● Problem to solve
Please reproduce every entry below without omitting a single line.

● Data
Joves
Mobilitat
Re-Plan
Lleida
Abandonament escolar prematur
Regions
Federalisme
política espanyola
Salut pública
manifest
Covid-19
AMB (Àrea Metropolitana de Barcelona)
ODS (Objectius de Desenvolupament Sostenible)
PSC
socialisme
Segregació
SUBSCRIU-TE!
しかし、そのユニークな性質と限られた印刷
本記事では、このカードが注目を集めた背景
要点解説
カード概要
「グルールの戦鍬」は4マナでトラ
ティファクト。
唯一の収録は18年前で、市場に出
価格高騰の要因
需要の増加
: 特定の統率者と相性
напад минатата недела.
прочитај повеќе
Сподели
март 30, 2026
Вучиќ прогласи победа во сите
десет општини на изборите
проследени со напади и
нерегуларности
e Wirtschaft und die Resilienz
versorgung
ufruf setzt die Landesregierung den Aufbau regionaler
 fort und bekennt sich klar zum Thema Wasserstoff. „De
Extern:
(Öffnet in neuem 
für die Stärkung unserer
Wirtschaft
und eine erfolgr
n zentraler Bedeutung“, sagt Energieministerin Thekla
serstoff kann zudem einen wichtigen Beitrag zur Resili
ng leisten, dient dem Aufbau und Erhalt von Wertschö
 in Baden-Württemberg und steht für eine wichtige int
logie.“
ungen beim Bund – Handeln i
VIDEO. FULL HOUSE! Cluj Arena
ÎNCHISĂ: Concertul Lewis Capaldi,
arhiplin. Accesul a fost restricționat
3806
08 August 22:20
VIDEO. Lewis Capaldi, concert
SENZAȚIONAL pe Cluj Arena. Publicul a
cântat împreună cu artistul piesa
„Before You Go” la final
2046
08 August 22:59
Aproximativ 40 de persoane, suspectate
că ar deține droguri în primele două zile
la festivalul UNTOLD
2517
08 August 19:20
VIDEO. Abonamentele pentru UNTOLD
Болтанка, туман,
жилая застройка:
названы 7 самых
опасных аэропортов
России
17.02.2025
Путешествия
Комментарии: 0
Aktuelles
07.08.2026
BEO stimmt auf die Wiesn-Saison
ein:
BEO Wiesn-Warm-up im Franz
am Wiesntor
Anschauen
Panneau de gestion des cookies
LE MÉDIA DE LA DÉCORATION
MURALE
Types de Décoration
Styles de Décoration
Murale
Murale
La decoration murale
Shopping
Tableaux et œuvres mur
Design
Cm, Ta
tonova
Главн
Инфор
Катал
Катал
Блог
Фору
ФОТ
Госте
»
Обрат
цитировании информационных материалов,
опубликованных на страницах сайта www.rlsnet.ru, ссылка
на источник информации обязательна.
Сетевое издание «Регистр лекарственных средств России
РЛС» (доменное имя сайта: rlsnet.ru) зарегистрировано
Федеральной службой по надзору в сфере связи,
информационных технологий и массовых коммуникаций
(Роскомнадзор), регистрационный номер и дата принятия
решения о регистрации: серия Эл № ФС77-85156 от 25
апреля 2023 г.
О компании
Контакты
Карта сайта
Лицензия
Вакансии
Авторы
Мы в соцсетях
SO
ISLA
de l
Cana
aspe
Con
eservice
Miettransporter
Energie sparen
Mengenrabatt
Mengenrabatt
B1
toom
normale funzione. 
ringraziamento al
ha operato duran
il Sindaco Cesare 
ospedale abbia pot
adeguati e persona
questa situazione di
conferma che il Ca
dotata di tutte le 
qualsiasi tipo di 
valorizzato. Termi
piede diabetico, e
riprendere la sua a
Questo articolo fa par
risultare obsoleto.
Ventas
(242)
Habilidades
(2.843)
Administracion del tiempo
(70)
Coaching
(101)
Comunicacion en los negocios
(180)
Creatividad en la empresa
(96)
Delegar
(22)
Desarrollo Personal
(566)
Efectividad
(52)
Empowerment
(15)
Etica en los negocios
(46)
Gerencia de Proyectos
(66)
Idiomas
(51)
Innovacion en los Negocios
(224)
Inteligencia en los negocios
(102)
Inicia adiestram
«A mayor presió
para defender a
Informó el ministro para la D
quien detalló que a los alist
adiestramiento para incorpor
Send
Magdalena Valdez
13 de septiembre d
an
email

● Answer to this exercise
Joves
Mobilitat
Re-Plan
Lleida
Abandonament escolar prematur
Regions
Federalisme
política espanyola
Salut pública
manifest
Covid-19
AMB (Àrea Metropolitana de Barcelona)
ODS (Objectius de Desenvolupament Sostenible)
PSC
socialisme
Segregació
SUBSCRIU-TE!
しかし、そのユニークな性質と限られた印刷
本記事では、このカードが注目を集めた背景
要点解説
カード概要
「グルールの戦鍬」は4マナでトラ
ティファクト。
唯一の収録は18年前で、市場に出
価格高騰の要因
需要の増加
: 特定の統率者と相性
напад минатата недела.
прочитај повеќе
Сподели
март 30, 2026
Вучиќ прогласи победа во сите
десет општини на изборите
проследени со напади и
нерегуларности
e Wirtschaft und die Resilienz
versorgung
ufruf setzt die Landesregierung den Aufbau regionaler
 fort und bekennt sich klar zum Thema Wasserstoff. „De
Extern:
(Öffnet in neuem 
für die Stärkung unserer
Wirtschaft
und eine erfolgr
n zentraler Bedeutung“, sagt Energieministerin Thekla
serstoff kann zudem einen wichtigen Beitrag zur Resili
ng leisten, dient dem Aufbau und Erhalt von Wertschö
 in Baden-Württemberg und steht für eine wichtige int
logie.“
ungen beim Bund – Handeln i
VIDEO. FULL HOUSE! Cluj Arena
ÎNCHISĂ: Concertul Lewis Capaldi,
arhiplin. Accesul a fost restricționat
3806
08 August 22:20
VIDEO. Lewis Capaldi, concert
SENZAȚIONAL pe Cluj Arena. Publicul a
cântat împreună cu artistul piesa
„Before You Go” la final
2046
08 August 22:59
Aproximativ 40 de persoane, suspectate
că ar deține droguri în primele două zile
la festivalul UNTOLD
2517
08 August 19:20
VIDEO. Abonamentele pentru UNTOLD
Болтанка, туман,
жилая застройка:
названы 7 самых
опасных аэропортов
России
17.02.2025
Путешествия
Комментарии: 0
Aktuelles
07.08.2026
BEO stimmt auf die Wiesn-Saison
ein:
BEO Wiesn-Warm-up im Franz
am Wiesntor
Anschauen
Panneau de gestion des cookies
LE MÉDIA DE LA DÉCORATION
MURALE
Types de Décoration
Styles de Décoration
Murale
Murale
La decoration murale
Shopping
Tableaux et œuvres mur
Design
Cm, Ta
tonova
Главн
Инфор
Катал
Катал
Блог
Фору
ФОТ
Госте
»
Обрат
цитировании информационных материалов,
опубликованных на страницах сайта www.rlsnet.ru, ссылка
на источник информации обязательна.
Сетевое издание «Регистр лекарственных средств России
РЛС» (доменное имя сайта: rlsnet.ru) зарегистрировано
Федеральной службой по надзору в сфере связи,
информационных технологий и массовых коммуникаций
(Роскомнадзор), регистрационный номер и дата принятия
решения о регистрации: серия Эл № ФС77-85156 от 25
апреля 2023 г.
О компании
Контакты
Карта сайта
Лицензия
Вакансии
Авторы
Мы в соцсетях
SO
ISLA
de l
Cana
aspe
Con
eservice
Miettransporter
Energie sparen
Mengenrabatt
Mengenrabatt
B1
toom
normale funzione. 
ringraziamento al
ha operato duran
il Sindaco Cesare 
ospedale abbia pot
adeguati e persona
questa situazione di
conferma che il Ca
dotata di tutte le 
qualsiasi tipo di 
valorizzato. Termi
piede diabetico, e
riprendere la sua a
Questo articolo fa par
risultare obsoleto.
Ventas
(242)
Habilidades
(2.843)
Administracion del tiempo
(70)
Coaching
(101)
Comunicacion en los negocios
(180)
Creatividad en la empresa
(96)
Delegar
(22)
Desarrollo Personal
(566)
Efectividad
(52)
Empowerment
(15)
Etica en los negocios
(46)
Gerencia de Proyectos
(66)
Idiomas
(51)
Innovacion en los Negocios
(224)
Inteligencia en los negocios
(102)
Inicia adiestram
«A mayor presió
para defender a
Informó el ministro para la D
quien detalló que a los alist
adiestramiento para incorpor
Send
Magdalena Valdez
13 de septiembre d
an
email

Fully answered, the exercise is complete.